To get the percentages for all of these situations I imported game data from the past 10 years of the EPL in to Excel. My Excel skills are not the best but with some help I was able to eventually get these to convert in to percentages for each game situation mentioned above. The basic idea is this: how often do teams with a 1 goal lead in the 40th minute at home win? How often do they draw? How often do they lose? This was done for every minute and every goal differential both home and away. The results truly tell us how dangerous a variety of leads are.

Here's an example: The team is away, the game is tied, and it's the 67th minute. Any guesses on the win, draw and loss percentages? Well turns out the team has about a 19% chance of winning, a 51% chance of drawing, and a 30% chance of losing.

We can also test the "2 goal leads are the most dangerous leads theory". Let's say the team is home and it's the 35th minute. Here are the percentages for 1 and 2 goal leads:

1 goal lead: win: 78%, draw: 16%, loss: 6%
2 goal lead: win: 96%, draw: 2%, loss: 2%

The same holds true for all minutes and both home and away teams. A 2 goal lead is in fact not the most dangerous lead in soccer.
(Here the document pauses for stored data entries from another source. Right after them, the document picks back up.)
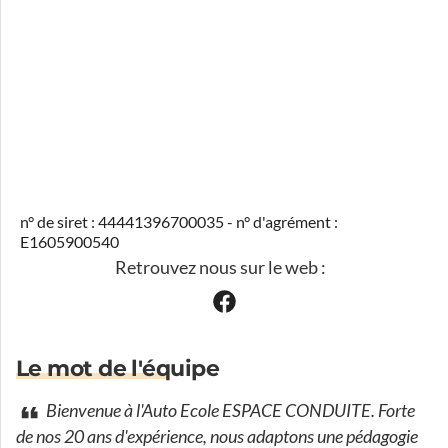
n° de siret : 44441396700035 - n° d'agrément :
E1605900540
Retrouvez nous sur le web :
Le mot de l'équipe
Bienvenue à l'Auto Ecole ESPACE CONDUITE. Forte
de nos 20 ans d'expérience, nous adaptons une pédagogie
I'm also in the process of making a Java Applet to post here that lets you input the goal differential, venue, and minute, and spits out the win, loss and draw percentages. Again, my Java programming talents are not the best, so no promises on anything getting finished or uploaded soon. I uploaded the actual excel files to a google sites page though if you're curious to look at other percentages. If you want to download the files click here and type in the search bar ".htm" without the quotes to find the files.

Next, I'm planning on relating this more to how WPA is used in baseball by using it to analyze specific players by calculating how much percentage they add to their team winning by scoring goals. Not sure how useful this statistic will actually be, but it's worth a shot.